Fig. 6. Phylogenetic trees of carbonate alkaline transporter (SbtA) genes.

Protein sequences were aligned using MUSCLE and organized into a phylogenetic tree using maximum likelihood (ML). ORFs from the metagenomes of serpentinization settings are highlighted with different colors. SbtA function was described elsewhere.

Fig. 7. Global distribution of Met12-like MAGs in other serpentinization sites.

a BLAST Ring Image Generator shows the blastn analysis of the Met12 genome against three genomes of close relative strains (Methanocella paludicola, Ca. Methanoperedens nitroreducens, Methanosarcina acetivorans, and Methermicoccus shengliensis), MAG-838 from Lost City, the Old City metagenome, and the Prony Bay metagenome. The lower and upper identity threshold in the blastn analysis is shown in the circles. b Presence and absence of Met12-like MAGs in various serpentinization sites. The analyses were conducted for The Cedars serpentinizing groundwater (PRJDB2971), Lost City hydrothermal vents (PRJNA779602), Old City hydrothermal vents (PRJNA556392), Voltari Massif travertine, BR2 (PRJNA265986), Cabeco de Vide travertine, AC3 (PRJNA265986), Prony Hydrothermal Field, ST09 (PRJNA265986), and Santa Elena Ophiolite alkaline spring, Spring9 (PRJNA340462). The global map was provided from NOAA National Centers for Environmental Information. 2022: ETOPO 2022 15 Arc-Second Global Relief Model (10.25921/fd45-gt74. Accessed 2024/03/08)/CC0-1.0.

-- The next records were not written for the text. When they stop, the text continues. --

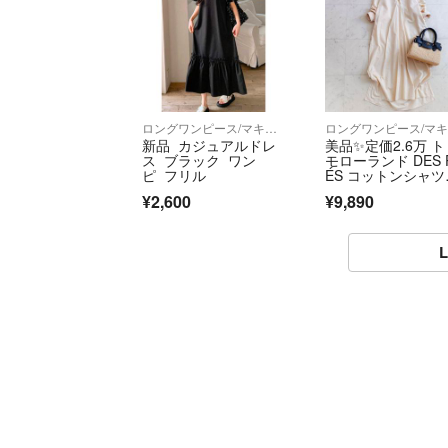
ロングワンピース/マキシワンピース
新品 カジュアルドレ
美品✨定価2.6万 
ス ブラック ワン
モローランド DES 
ピ フリル
ÉS コットンシャツ
ンピース
¥2,600
¥9,890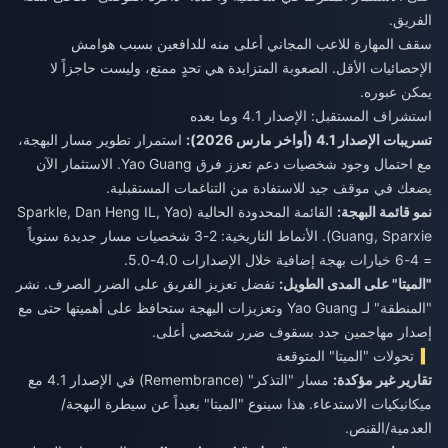
الفريق.
سقف المهارة للاعب المجاني أعلى منه للدافعين بسبب هوامش
الإحصائيات الأقل. الصعوبة المتزايدة هي تحدٍ ممتع، وليست حاجزاً لا
يمكن عبوره.
استشراف المستقبل: الإصدار 4.1 وما بعده
تسريبات الإصدار 4.1 (أواخر مارس 2026):
استمرار تطوير مسار البهجة،
مع احتمال وجود شخصيات دعم تعزز فرق Yao Guang. الاستثمار الآن
يضعك في موقف جيد للاستفادة من التناغمات المستقبلية.
نمو قائمة البهجة:
القائمة المحدودة الحالية (Sparkle, Dan Heng IL, Yao
Guang, Sparxie). الأنماط التاريخية: 2-3 شخصيات مسار جديدة سنوياً
= 4-6 خيارات بهجة إضافية خلال الإصدارات 4.0-5.0.
"الميتا" على المدى الطويل:
تفضل تعزيز الفريق على الضرر الصرف. نشر
"المنطقة" لـ Yao Guang وتعزيزات البهجة ستحافظ على أهميتها حتى مع
إصدار مهاجمين جدد بسقوف ضرر شخصي أعلى.
تحولات "الميتا" المتوقعة
تقارير غير مؤكدة:
مسار "التذكر" (Remembrance) في الإصدار 4.1 مع
ميكانيكيات الاستدعاء. هذا سينوع "الميتا" بعيداً عن سيطرة البهجة/
العدمية/القنص.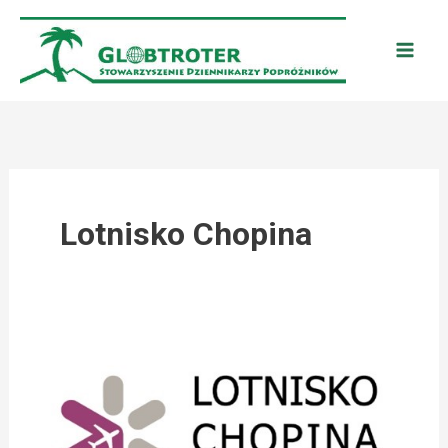
Przejdź
do
treści
Lotnisko Chopina
LOTNISKO
CHOPINA
W
WARSZAWIE: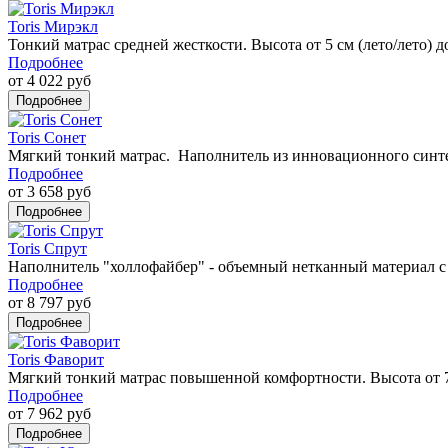
Toris Мирэкл
Тонкий матрас средней жесткости. Высота от 5 см (лето/лето) д
Подробнее
от 4 022 руб
Toris Сонет
Мягкий тонкий матрас. Наполнитель из инновационного синтет
Подробнее
от 3 658 руб
Toris Спрут
Наполнитель "холлофайбер" - объемный нетканный материал 
Подробнее
от 8 797 руб
Toris Фаворит
Мягкий тонкий матрас повышенной комфортности. Высота от 7 с
Подробнее
от 7 962 руб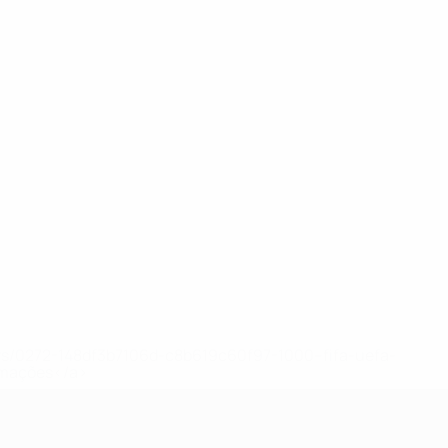
ews/0272-148df3b7106d-c8b619c60f97-1000--fifa-uefa-
rmações</a>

Fig. 8. Gain and loss of orthologous genes and methanogenesis-related genes.

Numbers of orthologous genes for gain, loss, hold, and missing were shown by pie charts at the branch point of unrooted phylogenomic tree of orders Methanocellales, Methanosarcinales, Syntropharchaeales, and Methanotrichales genomes. From the 110 methanogenesis-related genes (inner pie chart), specific key gene sets of the methanogenic process described in Fig. 1 were depicted in the colored boxes with + as gained gene set (red line) or − as lost gene set (blue line). Multi-heme c-type cytochromes that is not assigned as the key methanogenesis genes were also shown in yellow boxes.